0
votes

We are facing an issue with a set of kafka-consumers. Whenever there is activity on the kafka-cluster like rebooting the brokers(rolling restarts) or reboot of VM's running the broker, our kafka consumers LeaveGroup after failing to heartbeat. The below logs repeat exactly for one minute and correspond to the commitSync call being done in the application code as a part of consuming messages from the topic

[Consumer clientId=consumer-13, groupId=delay-group-PostEnrollmentAppManagement] Offset commit failed on partition <topic-name> at offset 455700: The coordinator is loading and hence can't process requests.

This interval corresponds to the default time for which retries are done in the Kafka consumer client commitSync java API.

Post this there are no logs for the next 5 minutes.

Thereafter I see the following

[Consumer clientId=consumer-13, groupId=delay-group-PostEnrollmentAppManagement] Attempt to heartbeat failed since group is rebalancing
[Consumer clientId=consumer-13, groupId=delay-group-PostEnrollmentAppManagement] Member consumer-13-837563e4-49e9-4bd1-aee4-cb21263e176a sending LeaveGroup request to coordinator <broker-host-name> (id: 2147483646 rack: null)
[Consumer clientId=consumer-13, groupId=delay-group-PostEnrollmentAppManagement] This member will leave the group because consumer poll timeout has expired. This means the time between subsequent calls to poll() was longer than the configured max.poll.interval.ms, which typically implies that the poll loop is spending too much time processing messages. You can address this either by increasing max.poll.interval.ms or by reducing the maximum size of batches returned in poll() with max.poll.records.

After this the messages pile up in the topic and we notice the lag obviously increasing with no consumers. We restart the app hosting the consumers to start consumption again.

What can we do to avoid this? Should anything be done on the application consumer side to handle this?

Note : For this particular consumer we have used the apache kafka client library. We normally use the spring-kafka library to build our consumers. We used the apache one as we wanted to use pause and resume functions of the kafka consumers which are not supported in the version of the spring-kafka we use

2

2 Answers

0
votes

When you mention that you are doing activities on the kafka broker i.e. restarting VMs (these should be controlled restarts of the kafka service and not the containers). What I mean is if you want constant consumption even in the time of maintenance you must consider the following -

  • Kafka Brokers must be pulled down for maintenance in a rolling restart fashion, click here for details
  • The above is suggested one at a time or depending on the ISR settings in the cluster configs
  • Number of partitions and the replication factor must be greater than 1 as if a broker is down for maintenance your topic should not have offline partitions which results in a producer/consumer failure and in turn data loss

A personal suggestion the controller can be pull down as the last one in the rolling restarts to avoid multiple controller switches and reloading of the cluster metadata

When we do a rolling restart for each broker after a maintenance activity, the broker takes some time to come up, i.e. the time taken for it to repopulate the partition metadata and for all the under replicated partitions to return to 0 (This is very important so as not to pressure the controller with multiple restarts, as multiple under replicated partitions amy cause offline/unavailable topic partitions depending on your config)

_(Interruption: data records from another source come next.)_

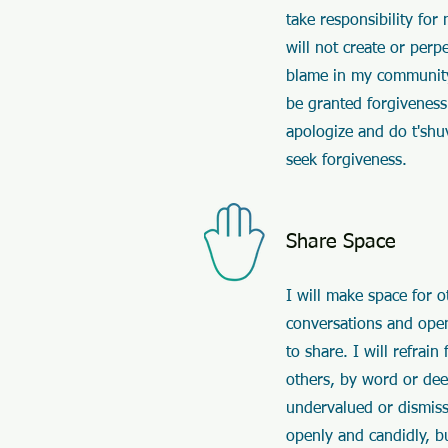
take responsibility for
will not create or perp
blame in my community.
be granted forgiveness
apologize and do t'shu
seek forgiveness.
Share Space
I will make space for o
conversations and open
to share. I will refrai
others, by word or dee
undervalued or dismiss
openly and candidly, b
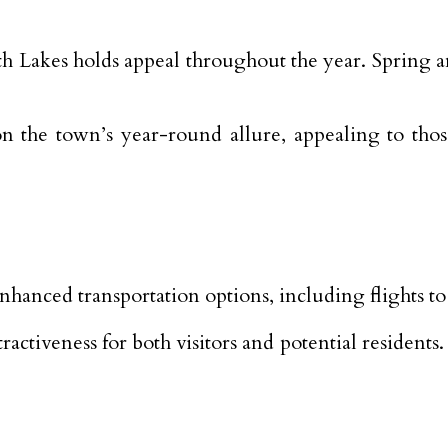
h Lakes holds appeal throughout the year. Spring a
 on the town’s year-round allure, appealing to th
nhanced transportation options, including flights
activeness for both visitors and potential residents.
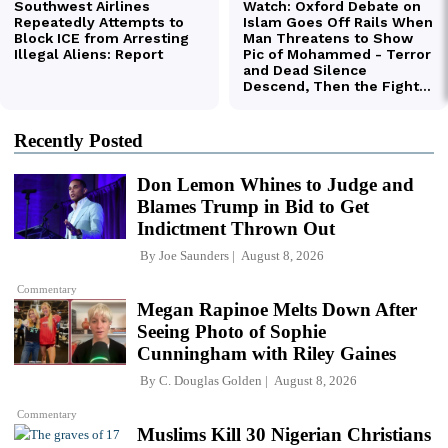
Recently Posted
Don Lemon Whines to Judge and
Blames Trump in Bid to Get
Indictment Thrown Out
By
Joe Saunders
August 8, 2026
Commentary
Megan Rapinoe Melts Down After
Seeing Photo of Sophie
Cunningham with Riley Gaines
By
C. Douglas Golden
August 8, 2026
Commentary
Muslims Kill 30 Nigerian Christians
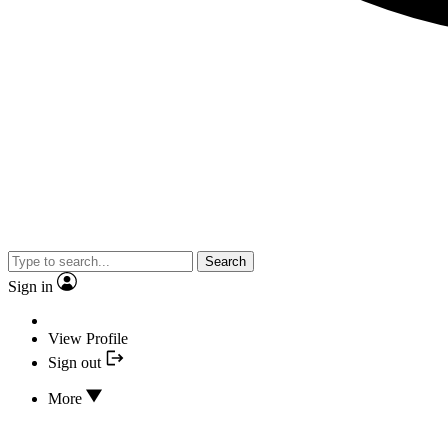
Search
Sign in
View Profile
Sign out
More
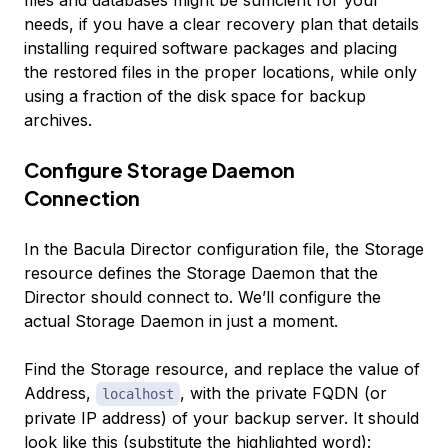
files and databases might be sufficient for your
needs, if you have a clear recovery plan that details
installing required software packages and placing
the restored files in the proper locations, while only
using a fraction of the disk space for backup
archives.
Configure Storage Daemon
Connection
In the Bacula Director configuration file, the Storage
resource defines the Storage Daemon that the
Director should connect to. We’ll configure the
actual Storage Daemon in just a moment.
Find the Storage resource, and replace the value of
Address,
, with the private FQDN (or
localhost
private IP address) of your backup server. It should
look like this (substitute the highlighted word):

On top of the above you can definitely tweak the following consumer configs -

  • heartbeat.interval.ms - must be lower than session.timeout.ms
  • session.timeout.ms
  • max.poll.interval.ms THe above can be tweaked based on your connection latencies and kafka cluster status You can read more about them here on the Confluent Docs

It is also possible at time when cluster maintenance activity takes place, the broker assigned to be the partition leader takes time to respond which is significantly greater than the session.timeout.msmax.poll, in the case of which the consumer stops retrying. So tweaking the consumer configs and maintaining sanity in cluster operations is the key to a healthy and continuous kafka integration.*

Note - On a personal opinion, having done cluster upgrades/maintenance activities with over 1Gpbs throughput and we do not face consumption issues (expect a spike in request handler/network handler latencies because of the rebalance). Keeping the above disclaimers in mind with careful execution, updates are easier but definitely time consuming as they are to be executed serially in fashion

More help with documentation for cluster maintenance and consumer behavior tweaks -

0
votes

Finally root-caused the issue. The kafkaConsumer#commitSync was throwing an unchecked exception,TimeOutException, as the new group coordinator had not finished loading offsets in the one minute that the commitSync does retries for when faced with an error.

I hadn't handled this transient error. What made this difficult to debug was that I had spawned my consumer of a thread from the Main thread. There was no exception handling in the consumer thread nor was I examining the future object in the main thread. As a result the TimeOutException was not being logged also.